Re-use of complex Digital Signal Processing (DSP) coprocessors can be improved using IP cores described at a high abstraction level. System integration, that is a major step in SoC design, requires taking into account communication and timing constraints to design and integrate IP. In this paper we describe an IP design approach that relies on three main phases: constraints modeling, IP constraints analysis steps for feasibility checking and synthesis. Based on a generic architecture, the presented method provides automatic generation of IP cores designed under integration constraints. We show the effectiveness of our approach in a case study of a Maximum a posteriori MAP algorithm for Turbo Decoder.

## **1. INTRODUCTION**

IP reuse is a key part of improving productivity for system-onchip (SoC) designs. Unfortunately, the main problem when reusing RTL pre-designed component arises from their integration and more particularly from the communication architecture features. System integrator can use standard interface such as Virtual Component Interface proposed by VSIA [2] and Open Core Protocol proposed by the OCPIP [3]. However in DSP applications, in addition to the protocol aspects, a SoC designer has also to synchronize the components and to buffer data to ensure the system behavior and to meet timing constraints. Virtual components are indeed delivered at the RTL level that is, following the VSIA taxonomy, the highest abstraction level for synthesizable IP models (soft cores). However, such a description may be parameterizable, it relies on a fixed architectural model with very restricted customization capabilities. This lack of flexibility of RTL IPs is especially true for the communication unit whose sequence orders and timing requirements are set. IP cores are hence connected to the SoC bus through specific interfaces [4] or wrappers [5], that adapt the system communication features to the IP core requirements: SoC integrator must manage both IP execution requirements and integration constraints. This critical step requires a good modeling of both sets of constraints and techniques to design the interface module [6]. Unfortunately, this adaptation increases the final SoC area and also decreases system performance. In some cases, the I/O timing requirements cannot be respected due to the wrapper overhead and can cause the SoC design to fail.

In [8], we propose a SoC design methodology based on algorithmic IP core re-use. Based on high-level synthesis techniques under constraints, our approach aim to optimally synthesize the IP by taking into account the system integration constraints: application rate, technology, bus format, I/O timing properties specified by timing frames of transfers.

This paper is organized as follows: First in section 2 we give the problem formulation of the IP design under timing constraints. Section 3 reminds the main steps and formal models on which our design approach is based. In section 4, we show the effectiveness of our approach by presenting an integration case study of a MAP algorithm [12] into a turbo decoder architecture for decoding the error correcting codes called turbo codes [10].
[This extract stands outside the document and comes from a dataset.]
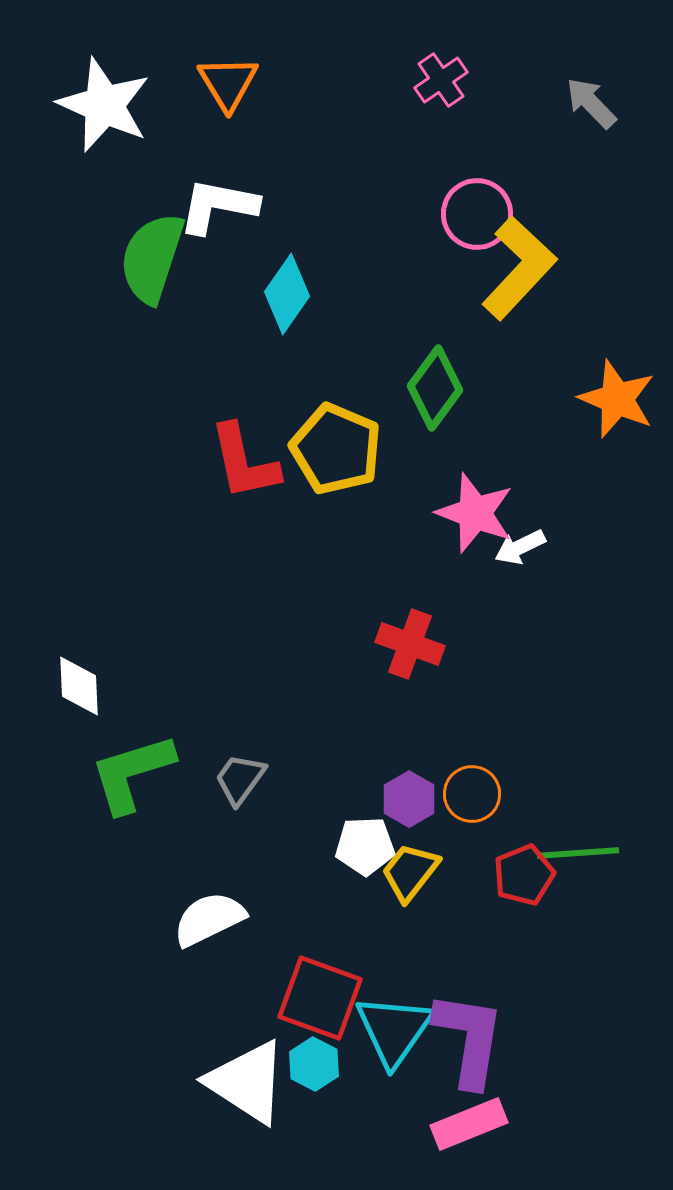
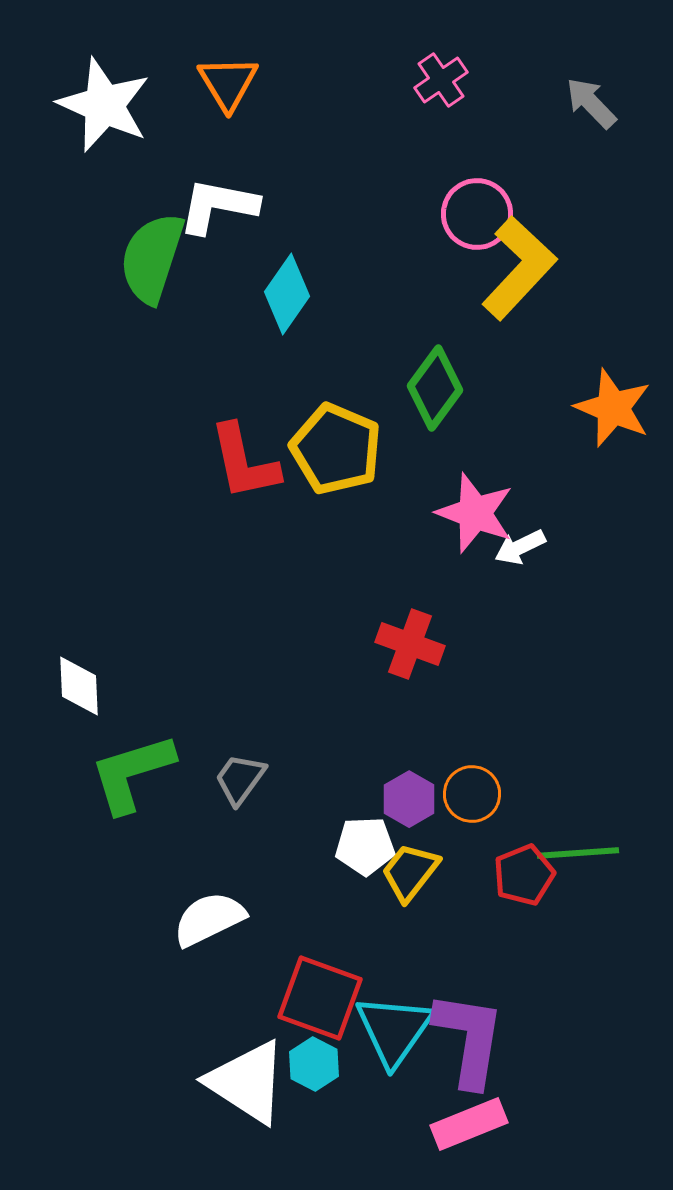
orange star: moved 4 px left, 9 px down
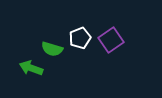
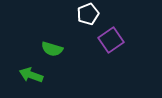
white pentagon: moved 8 px right, 24 px up
green arrow: moved 7 px down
#### 2. PROBLEM FORMULATION

At the application level, the SoC designer describes the system as a set of communicating functions that specify what the system is supposed to do. The application level description is refined into a system level description when choosing implementation of functions to pre-designed or not SW/HW components. Performance and cost are then the primary issues. System level description allows to trade-off throughput against memory-size: architecture design of DSP applications indeed focus on (i) avoiding bottlenecks in the buses and I/O buffers for datatransfer, (ii) the cost of data storage and (iii) respecting strict timing constraints. According to both the application and the architecture design constraints, IP cores are selected from a database. SoC communication refinement then leads to refine and determine detailed integration constraints that must be supported by the IP core. They can be for instance: 1) the communication features used for data transfer (burst type and size...); 2) timing requirements for each data or group of data transfer (transfer delay estimation, date or timing frame of transfer) 3) architecture topology (point-to-point, shared bus).

Let us consider an application composed of three functions: demodulation, turbo decoding and MPEG2 (see Fig. 1).



Fig. 1: SoC Design & Constraints refinement

The SoC integrator hence refines the IP integration constraints during the system design steps. These constraints therefore originate from the application requirements (data rate...), the architectural design criteria (area, power consumption, memory cost...), implementation choice (bus width, protocol...) and technological library. IP design constraints have to be modeled to support all the previous features and to drive efficiently the IP synthesis. The integration constraints include all the communication features but also the application rate and the technological constraints.

A new design flow based on synthesis under constraints is needed to solve the problem of IP core reuse. This includes (1) modeling styles to represent system constraints and algorithm requirements, (2) analysis steps checking the feasibility and the consistency of the system constraints according to the algorithm ones and (3) methods and techniques for optimal synthesis of different IP core parts: processing unit (*PU*), memory unit (*MU*), control unit (*CU*) and communication unit (*COMU*).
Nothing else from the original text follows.